Iteration Space Coloring: Mesh Vertex Sum

This section contains an exercise file RAJA/exercises/vertexsum-indexset.cpp for you to work through if you wish to get some practice with RAJA. The file RAJA/exercises/vertexsum-indexset_solution.cpp contains complete working code for the examples discussed in this section. You can use the solution file to check your work and for guidance if you get stuck. To build the exercises execute make vertexsum-indexset and make vertexsum-indexset_solution from the build directory.

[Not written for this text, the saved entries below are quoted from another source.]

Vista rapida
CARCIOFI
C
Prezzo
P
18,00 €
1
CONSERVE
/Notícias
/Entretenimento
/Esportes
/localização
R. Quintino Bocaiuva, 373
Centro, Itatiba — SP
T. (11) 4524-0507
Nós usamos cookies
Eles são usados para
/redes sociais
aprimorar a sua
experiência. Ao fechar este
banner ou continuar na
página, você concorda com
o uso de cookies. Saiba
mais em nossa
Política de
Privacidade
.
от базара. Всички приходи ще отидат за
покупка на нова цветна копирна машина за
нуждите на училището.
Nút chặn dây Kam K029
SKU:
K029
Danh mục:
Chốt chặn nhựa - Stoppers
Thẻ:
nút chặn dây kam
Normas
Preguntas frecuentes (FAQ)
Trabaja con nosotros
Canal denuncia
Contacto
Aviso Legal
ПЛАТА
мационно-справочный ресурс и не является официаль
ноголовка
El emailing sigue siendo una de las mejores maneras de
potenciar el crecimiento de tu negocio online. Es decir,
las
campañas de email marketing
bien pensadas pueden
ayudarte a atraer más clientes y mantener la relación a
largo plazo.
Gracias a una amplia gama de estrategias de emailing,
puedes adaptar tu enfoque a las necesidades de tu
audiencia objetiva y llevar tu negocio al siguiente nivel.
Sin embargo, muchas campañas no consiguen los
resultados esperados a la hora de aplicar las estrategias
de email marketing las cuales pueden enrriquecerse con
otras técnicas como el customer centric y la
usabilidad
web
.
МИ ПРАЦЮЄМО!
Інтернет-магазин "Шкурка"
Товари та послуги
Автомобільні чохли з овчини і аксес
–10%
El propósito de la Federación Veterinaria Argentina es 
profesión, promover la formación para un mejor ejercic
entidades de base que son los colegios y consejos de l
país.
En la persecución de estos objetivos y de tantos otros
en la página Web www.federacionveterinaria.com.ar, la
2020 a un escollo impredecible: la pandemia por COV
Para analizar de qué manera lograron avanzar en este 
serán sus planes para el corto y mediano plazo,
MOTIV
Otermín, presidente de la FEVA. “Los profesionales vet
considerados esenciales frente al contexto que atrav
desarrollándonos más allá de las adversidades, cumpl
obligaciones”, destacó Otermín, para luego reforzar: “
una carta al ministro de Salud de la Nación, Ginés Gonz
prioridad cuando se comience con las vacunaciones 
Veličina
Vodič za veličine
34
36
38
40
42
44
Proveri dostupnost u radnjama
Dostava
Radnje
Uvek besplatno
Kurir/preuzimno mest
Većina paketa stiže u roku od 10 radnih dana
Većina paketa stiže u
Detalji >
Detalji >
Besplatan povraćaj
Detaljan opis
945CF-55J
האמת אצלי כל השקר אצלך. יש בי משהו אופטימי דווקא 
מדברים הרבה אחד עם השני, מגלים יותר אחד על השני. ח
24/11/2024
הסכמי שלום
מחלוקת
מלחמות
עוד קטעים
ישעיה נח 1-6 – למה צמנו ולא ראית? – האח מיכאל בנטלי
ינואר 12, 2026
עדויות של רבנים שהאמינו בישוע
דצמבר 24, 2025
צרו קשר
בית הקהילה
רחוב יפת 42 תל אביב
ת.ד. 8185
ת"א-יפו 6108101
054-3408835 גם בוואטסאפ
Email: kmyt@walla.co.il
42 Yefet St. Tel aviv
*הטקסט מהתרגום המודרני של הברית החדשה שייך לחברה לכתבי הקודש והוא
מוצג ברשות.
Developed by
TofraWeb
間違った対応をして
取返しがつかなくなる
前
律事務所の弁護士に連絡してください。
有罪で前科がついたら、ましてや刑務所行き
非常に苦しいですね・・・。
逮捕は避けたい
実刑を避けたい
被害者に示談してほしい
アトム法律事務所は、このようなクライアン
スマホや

Key RAJA features shown in this example are:

  • RAJA::forall loop execution template method

  • RAJA::TypedListSegment iteration space construct

  • RAJA::TypedIndexSet iteration space segment container and associated execution policies

The example computes a sum at each vertex on a logically-Cartesian 2D mesh as shown in the figure.

../../../_images/vertexsum.jpg

The “area” of each vertex is the sum of an area contribution from each element sharing the vertex (left). In particular, one quarter of the area of each mesh element is summed to the vertices surrounding the element (right).

Each sum is an average of the area of the four mesh elements that share the vertex. In many “staggered mesh” applications, an operation like this is common and is often written in a way that presents the algorithm clearly but prevents parallelization due to potential data races. That is, multiple loop iterates over mesh elements may attempt to write to the same shared vertex memory location at the same time. The example shows how RAJA constructs can be used to enable one to express such an algorithm in parallel and have it run correctly without fundamentally changing how it looks in source code.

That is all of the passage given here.